Выбрать главу

К нему подошел старик: "Мсье, мы все здесь в одном положении. Я надеюсь, вы не собираетесь усложнять задачу этому отважному человеку". Ребенок, чувствуя, что дело не ладилось, пустился в плач. Бриде сел на место. Ему стало страшно. Все эти простаки позволят себя сцапать, не сделав и попытки бежать. К тому же их очень быстро выпустят. Немцы прекрасно видели, с кем имели дело. А он-то как раз и попадется. Куда идти? Что делать? Он не знал местности, луны – и той не было. Теперь, когда он угодил в это осиное гнездо, ему следовало в нем остаться.

Они дожидались благоприятного стечения всевозможных обстоятельств: пока не сменится караул, пока на встречу не выйдет другой проводник. Наконец, обезразличев ко всему, Бриде захотел выйти, побыть один. Он направился к двери. Это вызвало огромный переполох среди присутствовавших. Бриде хотел все испортить. Это позор. Проводник взял его за руку и приказал не выходить. Он крикнул, что это он здесь отдавал приказы. Бриде вернулся на место. Он услышал тогда, как женщины говорили о том, какое это все-таки несчастье, что молодой человек мог настолько бояться, и что их больше не удивляло то положение, в котором находилась Франция.

* * *

Когда Бриде очутился в оккупированной зоне, насколько невероятным бы это ни показалось, он испытал огромное облегчение. В буфете небольшого вокзальчика, где он дожидался поезда до Парижа, очень походившем на кафе, в котором он провел многие часы по другую сторону демаркационной линии, Бриде ощутил в себе то умиротворение, какое испытывает изгнанник при встрече со своими соотечественниками. Он был горд обменяться парой незначительных фраз с кассиршей, работниками вокзала, ожидающими. Он говорил с французами, участь которых он разделял. Он даже скрывал, совсем по-мальчишески, что прибыл из свободной зоны, так стыдился он того, что был избавлен общего страдания.

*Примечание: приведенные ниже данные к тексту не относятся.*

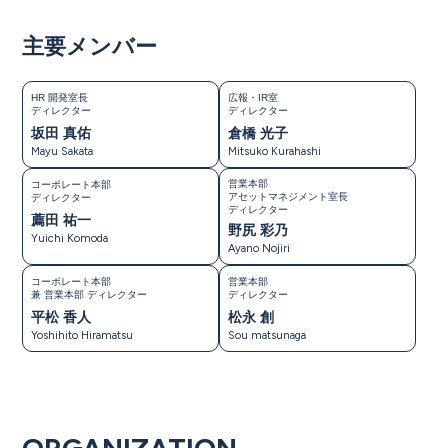
主要メンバー
HR 開発室長
広報・IR室
ディレクター
ディレクター
坂田 真佑
倉橋 光子
Mayu Sakata
Mitsuko Kurahashi
営業本部
コーポレート本部
アセットマネジメント室長
ディレクター
ディレクター
薦田 祐一
野尻 彩乃
Yuichi Komoda
Ayano Nojiri
コーポレート本部
営業本部
兼 営業本部 ディレクター
ディレクター
平松 香人
松永 創
Yoshihito Hiramatsu
Sou matsunaga
ORGANIZATION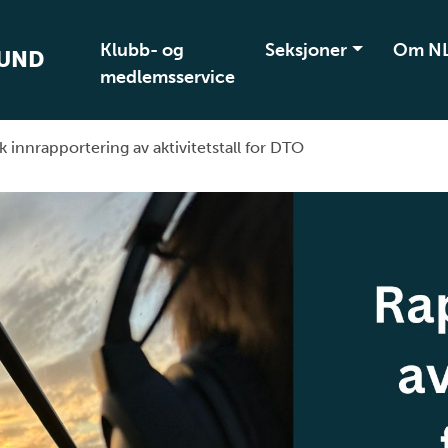
Klubb- og
Seksjoner
Om N
BUND
medlemsservice
k innrapportering av aktivitetstall for DTO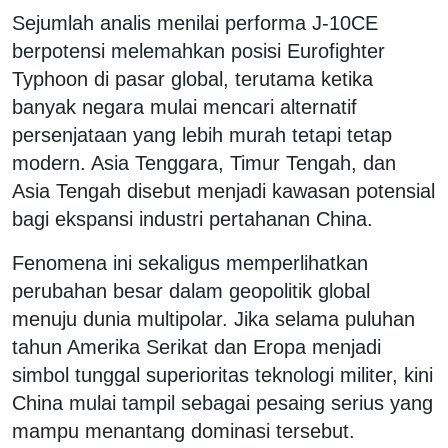
Sejumlah analis menilai performa J-10CE
berpotensi melemahkan posisi Eurofighter
Typhoon di pasar global, terutama ketika
banyak negara mulai mencari alternatif
persenjataan yang lebih murah tetapi tetap
modern. Asia Tenggara, Timur Tengah, dan
Asia Tengah disebut menjadi kawasan potensial
bagi ekspansi industri pertahanan China.
Fenomena ini sekaligus memperlihatkan
perubahan besar dalam geopolitik global
menuju dunia multipolar. Jika selama puluhan
tahun Amerika Serikat dan Eropa menjadi
simbol tunggal superioritas teknologi militer, kini
China mulai tampil sebagai pesaing serius yang
mampu menantang dominasi tersebut.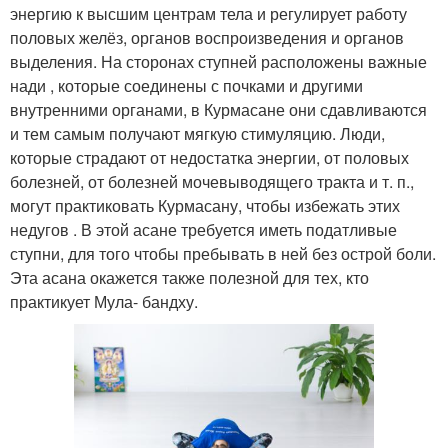
энергию к высшим центрам тела и регулирует работу
половых желёз, органов воспроизведения и органов
выделения. На сторонах ступней расположены важные
нади , которые соединены с почками и другими
внутренними органами, в Курмасане они сдавливаются
и тем самым получают мягкую стимуляцию. Люди,
которые страдают от недостатка энергии, от половых
болезней, от болезней мочевыводящего тракта и т. п.,
могут практиковать Курмасану, чтобы избежать этих
недугов . В этой асане требуется иметь податливые
ступни, для того чтобы пребывать в ней без острой боли.
Эта асана окажется также полезной для тех, кто
практикует Мула- бандху.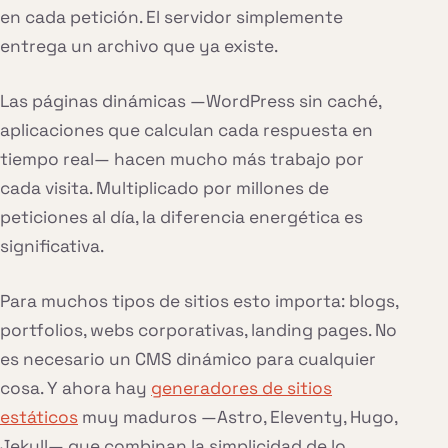
en cada petición. El servidor simplemente
entrega un archivo que ya existe.
Las páginas dinámicas —WordPress sin caché,
aplicaciones que calculan cada respuesta en
tiempo real— hacen mucho más trabajo por
cada visita. Multiplicado por millones de
peticiones al día, la diferencia energética es
significativa.
Para muchos tipos de sitios esto importa: blogs,
portfolios, webs corporativas, landing pages. No
es necesario un CMS dinámico para cualquier
cosa. Y ahora hay
generadores de sitios
estáticos
muy maduros —Astro, Eleventy, Hugo,
Jekyll— que combinan la simplicidad de lo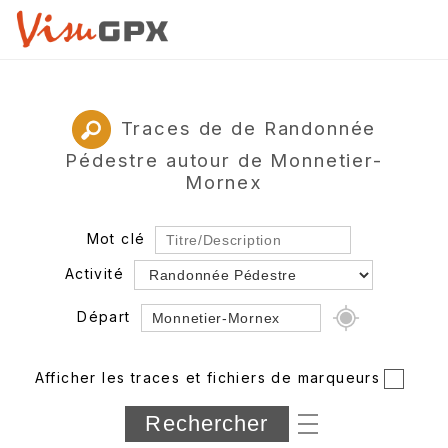
Traces de de Randonnée
Pédestre autour de Monnetier-
Mornex
Mot clé
Activité
Départ
Rayon
Afficher les traces et fichiers de marqueurs
Département
Longueur min/max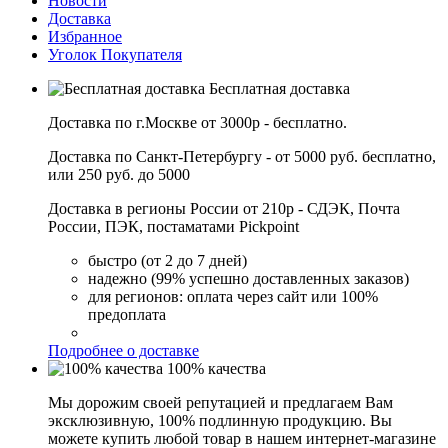
Новости
Доставка
Избранное
Уголок Покупателя
Бесплатная доставка
Доставка по г.Москве от 3000р - бесплатно.
Доставка по Санкт-Петербургу - от 5000 руб. бесплатно,
или 250 руб. до 5000
Доставка в регионы России от 210р - СДЭК, Почта
России, ПЭК, постаматами Pickpoint
быстро (от 2 до 7 дней)
надежно (99% успешно доставленных заказов)
для регионов: оплата через сайт или 100%
предоплата
Подробнее о доставке
100% качества
Мы дорожим своей репутацией и предлагаем Вам
эксклюзивную, 100% подлинную продукцию. Вы
можете купить любой товар в нашем интернет-магазине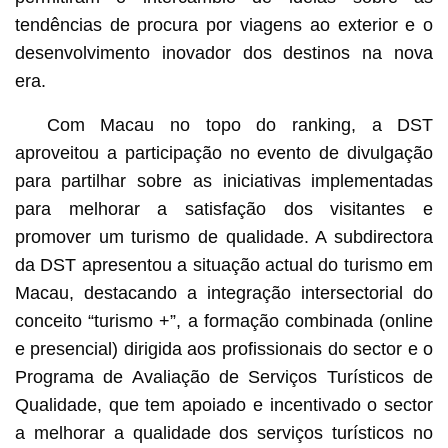
tendências de procura por viagens ao exterior e o
desenvolvimento inovador dos destinos na nova
era.
Com Macau no topo do ranking, a DST
aproveitou a participação no evento de divulgação
para partilhar sobre as iniciativas implementadas
para melhorar a satisfação dos visitantes e
promover um turismo de qualidade. A subdirectora
da DST apresentou a situação actual do turismo em
Macau, destacando a integração intersectorial do
conceito “turismo +”, a formação combinada (online
e presencial) dirigida aos profissionais do sector e o
Programa de Avaliação de Serviços Turísticos de
Qualidade, que tem apoiado e incentivado o sector
a melhorar a qualidade dos serviços turísticos no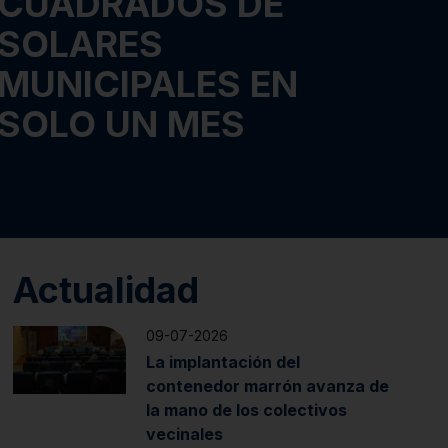
CUADRADOS DE
SOLARES
MUNICIPALES EN
SOLO UN MES
Actualidad
09-07-2026
La implantación del
contenedor marrón avanza de
la mano de los colectivos
vecinales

Утром следующего дня он прибыл в Париж. На улицах было безлюдно. Он решил отправиться к Роберу пешком. По причине отсутствия транспорта, огромные толпы теснились у некоторых входов в метро. Одни улицы были заполонены пешеходами, тогда как другие, совсем рядом, были пустынны. Эта заданность, с которой все делали одно и тоже, уже давала представление о том, что такое оккупация. Но что еще более поразило Бриде, так это всевозможные надписи и рисунки чуть ли не на каждой стене, в которых проявлялся неуживчивый характер парижан. Великая грусть исходила от этих безобидных "Смерть Фрицам". Было ясно, что это была единственная свобода, которой не могли лишить парижан, и они использовали ее, чтобы, по крайней мере, хоть что-то сделать.

Бриде сказал жене, что не пойдет в магазин. Тем не менее, он сделал круг, чтобы пройти по улице Сан-Флорентин. Он увидел небольшой магазинчик с опущенной железной шторой, которую, как многие другие, за это короткое время успел покрыть густой слой ржавой пыли. Он остановился. Остальные магазины также были закрыты. Неужели и они, как магазин Иоланды, скоро откроются?

* * *

Наконец, Бриде пришел к Роберу. Он с порога спросил у него, не знал ли тот кого-нибудь в своем окружении, кто имел владения на побережье Ла-Манша. Он поделился своим планом. Он хотел, как можно скорей, отправиться в Англию. Потом он рассказал ему про Виши, про неприятности, которые ему доставили. "Меня это не удивляет", – заметил Робер. Поскольку тот не отвечал на первый вопрос, Бриде повторил его. Робер, показалось, смутился. Он сказал, наконец, что не помнил кого-либо из друзей, кто бы жил на побережье.

Бриде был глубоко удивлен поведением своего шурина. Он помнил его человеком прямым, независимым, немного завистливым, про которых говорят, что они слишком порядочны, чтобы преуспеть. Ему казалось, что человек, который до войны замечал в любых поступках большей части своих ближних ненасытное стремление к власти, для которого Гитлер был чем-то вроде личного врага, скорее обречет себя на полное заточение, чем потерпит соседство немца. Ничего подобного. Не прошло и часа с его прихода, как Бриде понял, что его шурин, далекий от того, чтобы броситься изо всех своих сил на оккупанта, наоборот, видел в них средство отомстить своим соотечественникам и занять, как он полагал, уже давно причитавшееся ему место.